Thursday, March 27, 2008

Divisibility Testing and Pattern Matching, Part 2

Last time, I left myself with the challenge of coming up with a regular expression to test for divisibility by 3, and left you with 3 relatively unsatisfying regular expressions to use for determining divisibility (by 2, 5 and 10). (The RE for 4 I'll count as being partly satisfying). First, why were those tests easy to code as a regular expression? If we are testing for divisibility by some number d = 2^a * 5^b, then we only have to consider the last max(a, b) digits. If our test only depends on the last few digits, then at worst we'll be able to enumerate the possibilities. The regular expression (00|04|08|12|...|92|96)$ will also correctly test for divisibility by 4.

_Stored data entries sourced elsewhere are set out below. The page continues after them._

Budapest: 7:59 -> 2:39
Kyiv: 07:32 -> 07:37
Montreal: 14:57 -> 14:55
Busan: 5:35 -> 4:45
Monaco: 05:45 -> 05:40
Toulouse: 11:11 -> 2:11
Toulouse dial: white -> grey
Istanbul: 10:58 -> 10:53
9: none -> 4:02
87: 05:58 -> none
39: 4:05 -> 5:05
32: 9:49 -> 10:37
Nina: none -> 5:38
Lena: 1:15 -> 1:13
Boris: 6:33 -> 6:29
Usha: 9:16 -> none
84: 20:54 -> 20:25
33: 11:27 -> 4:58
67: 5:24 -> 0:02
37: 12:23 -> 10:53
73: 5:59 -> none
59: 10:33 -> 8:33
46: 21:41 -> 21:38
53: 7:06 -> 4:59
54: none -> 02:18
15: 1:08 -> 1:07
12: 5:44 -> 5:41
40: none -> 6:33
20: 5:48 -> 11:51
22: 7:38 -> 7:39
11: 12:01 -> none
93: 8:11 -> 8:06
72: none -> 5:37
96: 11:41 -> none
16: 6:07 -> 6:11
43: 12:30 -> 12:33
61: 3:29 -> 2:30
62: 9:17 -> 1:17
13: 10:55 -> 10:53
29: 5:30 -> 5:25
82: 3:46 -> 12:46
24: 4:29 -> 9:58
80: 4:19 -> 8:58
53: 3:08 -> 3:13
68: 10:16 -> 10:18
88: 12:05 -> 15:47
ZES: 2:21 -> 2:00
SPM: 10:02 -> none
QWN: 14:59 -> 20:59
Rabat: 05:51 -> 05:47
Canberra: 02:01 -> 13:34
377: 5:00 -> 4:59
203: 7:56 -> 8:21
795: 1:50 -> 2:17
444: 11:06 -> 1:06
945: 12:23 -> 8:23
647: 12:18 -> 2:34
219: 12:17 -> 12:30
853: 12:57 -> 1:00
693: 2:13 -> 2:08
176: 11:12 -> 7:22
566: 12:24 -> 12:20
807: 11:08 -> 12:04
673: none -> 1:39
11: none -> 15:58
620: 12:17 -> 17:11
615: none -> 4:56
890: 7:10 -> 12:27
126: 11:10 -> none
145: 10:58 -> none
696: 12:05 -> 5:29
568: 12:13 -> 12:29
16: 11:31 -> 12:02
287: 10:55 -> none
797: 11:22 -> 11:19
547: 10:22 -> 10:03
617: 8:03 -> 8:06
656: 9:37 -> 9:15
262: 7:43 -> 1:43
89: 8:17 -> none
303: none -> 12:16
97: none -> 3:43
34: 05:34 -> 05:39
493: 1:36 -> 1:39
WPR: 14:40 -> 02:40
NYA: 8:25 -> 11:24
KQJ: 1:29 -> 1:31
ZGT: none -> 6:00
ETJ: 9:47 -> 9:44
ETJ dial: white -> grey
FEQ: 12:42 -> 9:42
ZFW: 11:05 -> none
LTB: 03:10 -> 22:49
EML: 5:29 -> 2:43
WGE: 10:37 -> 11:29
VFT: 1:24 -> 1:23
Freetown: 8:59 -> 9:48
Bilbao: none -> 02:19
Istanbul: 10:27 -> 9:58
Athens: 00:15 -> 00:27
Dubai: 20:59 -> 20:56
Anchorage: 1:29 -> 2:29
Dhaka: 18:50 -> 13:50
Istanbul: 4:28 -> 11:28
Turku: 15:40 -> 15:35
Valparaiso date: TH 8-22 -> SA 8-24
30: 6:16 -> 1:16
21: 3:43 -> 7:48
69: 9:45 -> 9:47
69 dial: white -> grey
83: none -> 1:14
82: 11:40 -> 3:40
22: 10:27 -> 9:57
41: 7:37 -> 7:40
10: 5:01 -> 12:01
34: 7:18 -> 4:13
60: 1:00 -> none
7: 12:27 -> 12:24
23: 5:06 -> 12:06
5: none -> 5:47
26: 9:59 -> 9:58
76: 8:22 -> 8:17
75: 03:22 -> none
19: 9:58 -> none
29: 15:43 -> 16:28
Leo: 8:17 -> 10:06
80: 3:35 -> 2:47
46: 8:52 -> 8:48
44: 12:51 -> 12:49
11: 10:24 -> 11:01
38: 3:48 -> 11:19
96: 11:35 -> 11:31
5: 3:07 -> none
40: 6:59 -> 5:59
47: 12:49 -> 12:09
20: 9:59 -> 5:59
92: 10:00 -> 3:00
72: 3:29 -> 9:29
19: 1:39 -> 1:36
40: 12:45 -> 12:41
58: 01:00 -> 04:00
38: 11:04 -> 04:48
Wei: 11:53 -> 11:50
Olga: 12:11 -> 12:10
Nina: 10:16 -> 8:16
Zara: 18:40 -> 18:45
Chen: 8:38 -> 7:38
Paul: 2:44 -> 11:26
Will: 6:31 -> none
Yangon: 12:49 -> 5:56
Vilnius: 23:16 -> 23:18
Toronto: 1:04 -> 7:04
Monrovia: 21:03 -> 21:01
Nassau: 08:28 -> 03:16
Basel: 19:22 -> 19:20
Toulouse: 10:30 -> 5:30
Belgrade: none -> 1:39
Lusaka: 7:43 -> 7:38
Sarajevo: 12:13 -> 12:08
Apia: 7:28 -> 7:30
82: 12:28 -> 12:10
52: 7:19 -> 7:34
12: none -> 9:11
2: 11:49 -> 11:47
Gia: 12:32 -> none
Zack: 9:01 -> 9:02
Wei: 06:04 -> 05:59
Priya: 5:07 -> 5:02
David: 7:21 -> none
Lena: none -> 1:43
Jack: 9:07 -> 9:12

For determining divisibility by 3, such an enumeration isn't available to us (we have to consider every digit since there is no power of 10 evenly divisible by 3). How do we know that it's possible to write a regular expression that matches on multiples of 3? Because we can write a finite state automaton that tests for divisibility by 3.


enum State
{
Accept,
Rem1,
Rem2
}

bool IsDivisibleBy3(char* num)
{
State state = State.Accept;
for (; *num; ++num)
{
switch (*num)
{
case '0': case '3': case '6': case '9':
break;
case '1': case '4': case '7':
if (state == State.Accept)
state = State.Rem1;
else if (state == State.Rem1)
state = State.Rem2;
else
state = State.Accept;
break;
case '2': case '5': case '8':
if (state == State.Accept)
state = State.Rem2;
else if (state == State.Rem1)
state = State.Accept;
else
state = State.Rem1;
break;
}
}
return s == State.Accept;
}

I wrote it in this style to make explicit that it represents a finite state automaton. It's essentially an obfuscated version of what you might actually write to test for divisibility by 3:


bool IsDivisibleBy3(char* num)
{
int remainder = 0;
for (; *num; ++num)
{
remainder = ((10 * remainder + *num - '0') % 3);
}
return remainder == 0;
}

This itself is just a slight modification of the code to read in a number and see if 3 divides it, with the important change that this one won't overflow on large input. Notice how close this code comes to implementing the rule that 3 divides a number if 3 divides the sum of its digits!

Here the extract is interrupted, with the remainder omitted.